The plot has all sorts of logical holes. The most irksome to me is that the looper has to kill the person in 2044. Why not kill the guy in 2074 and just send his body back to 2044 for disposal?
Or even better, just send the body back a few million years, maybe as food for a saber-toothed tiger. But then, of course, that would ruin the plot and the drama, which is centered on a middle-age man trying to convince his brash, younger self to think about his future.
In their one great scene together, old Joe seems to recognize the problem writer-director Rian Johnson has created. He snaps at young Joe, “I don’t want to talk about time travel because if we start talking about it then we’re going to be here all day talking about it, making diagrams with straws.” Well, yes.
But if you ignore that and the straw diagrams, and just focus on the practical and moral crisis of the Joes, Sarah and her son Cid, then you’ll most likely find yourself immersed in one of the best original science fiction films of the last few years.
Johnson’s script, despite its time travelling logic, is complex but taut, managing to hit major themes about violence and loyalty and justice with great economy and with little needless, nerdy exposition. Johnson uses few special effects to create a fully-realized vision of a possible dystopian future, and his direction of his actors is similarly focused and unflashy.
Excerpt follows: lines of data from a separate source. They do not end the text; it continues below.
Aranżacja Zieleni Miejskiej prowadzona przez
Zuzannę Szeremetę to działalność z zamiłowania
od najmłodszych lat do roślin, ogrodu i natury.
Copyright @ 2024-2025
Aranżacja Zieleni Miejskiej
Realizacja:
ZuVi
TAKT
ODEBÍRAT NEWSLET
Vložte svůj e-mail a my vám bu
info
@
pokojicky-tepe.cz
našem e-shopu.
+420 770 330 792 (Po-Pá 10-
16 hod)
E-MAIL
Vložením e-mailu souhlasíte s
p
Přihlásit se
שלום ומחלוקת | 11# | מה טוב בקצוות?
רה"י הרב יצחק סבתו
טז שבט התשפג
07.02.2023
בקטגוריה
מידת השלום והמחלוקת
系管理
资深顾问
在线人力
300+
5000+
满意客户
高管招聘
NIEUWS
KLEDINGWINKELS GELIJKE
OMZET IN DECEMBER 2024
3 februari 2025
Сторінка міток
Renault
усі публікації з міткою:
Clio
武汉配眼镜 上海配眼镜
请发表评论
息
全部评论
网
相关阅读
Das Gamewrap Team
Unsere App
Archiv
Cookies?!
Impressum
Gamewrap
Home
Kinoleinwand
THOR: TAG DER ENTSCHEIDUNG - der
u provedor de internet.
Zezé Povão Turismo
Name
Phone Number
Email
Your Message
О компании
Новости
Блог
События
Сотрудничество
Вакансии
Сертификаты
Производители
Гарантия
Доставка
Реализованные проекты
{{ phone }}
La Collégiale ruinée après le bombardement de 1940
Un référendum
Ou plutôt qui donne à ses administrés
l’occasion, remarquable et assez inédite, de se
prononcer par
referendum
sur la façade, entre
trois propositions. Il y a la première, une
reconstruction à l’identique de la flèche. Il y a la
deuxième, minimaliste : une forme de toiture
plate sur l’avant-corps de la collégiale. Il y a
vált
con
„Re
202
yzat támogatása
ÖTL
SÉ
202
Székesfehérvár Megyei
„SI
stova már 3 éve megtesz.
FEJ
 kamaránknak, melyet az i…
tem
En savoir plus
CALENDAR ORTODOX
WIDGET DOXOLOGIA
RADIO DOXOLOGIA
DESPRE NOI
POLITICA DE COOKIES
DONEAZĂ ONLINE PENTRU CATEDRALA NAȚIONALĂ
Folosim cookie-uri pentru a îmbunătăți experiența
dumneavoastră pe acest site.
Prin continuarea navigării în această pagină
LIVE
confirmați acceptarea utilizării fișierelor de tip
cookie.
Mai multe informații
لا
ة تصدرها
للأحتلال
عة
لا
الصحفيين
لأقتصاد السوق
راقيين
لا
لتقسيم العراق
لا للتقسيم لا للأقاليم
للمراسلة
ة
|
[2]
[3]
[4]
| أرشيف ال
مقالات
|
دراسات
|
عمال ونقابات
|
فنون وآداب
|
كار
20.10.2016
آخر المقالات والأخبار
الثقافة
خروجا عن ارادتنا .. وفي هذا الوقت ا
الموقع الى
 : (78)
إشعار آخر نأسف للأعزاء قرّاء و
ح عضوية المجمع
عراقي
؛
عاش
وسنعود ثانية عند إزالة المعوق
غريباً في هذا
Gordon-Levitt, despite being second billed to Willis, is the star, doing both a finely honed imitation (physically and affectively) of a young Willis and a great turn as a sexy, noir hitman full of pathos. (Johnson directed him as a teenage noir detective in Brick.)
As he has shown in Inception and The Dark Knight Rises, Gordon-Levitt is the current thinking man’s action hero. Willis is a little less believable as an older version of Gordon-Levitt’s Joe, but when he picks up a gun and starts going Die Hard on the bad guys, I was reminded of why he has had such star power.
Blunt is, as usual, better than her role; she makes the most out of what is essentially connective tissue for the plot.
But what she connects us to is Pierce Gagnon, who is only five but who plays Cid with creepy and articulate intensity. It’s hard to know if his performance is produced by an innate gift or by Johnson’s coaxing. Either way, he steals his scenes from everyone else in them. With luck, his future will be exceptional.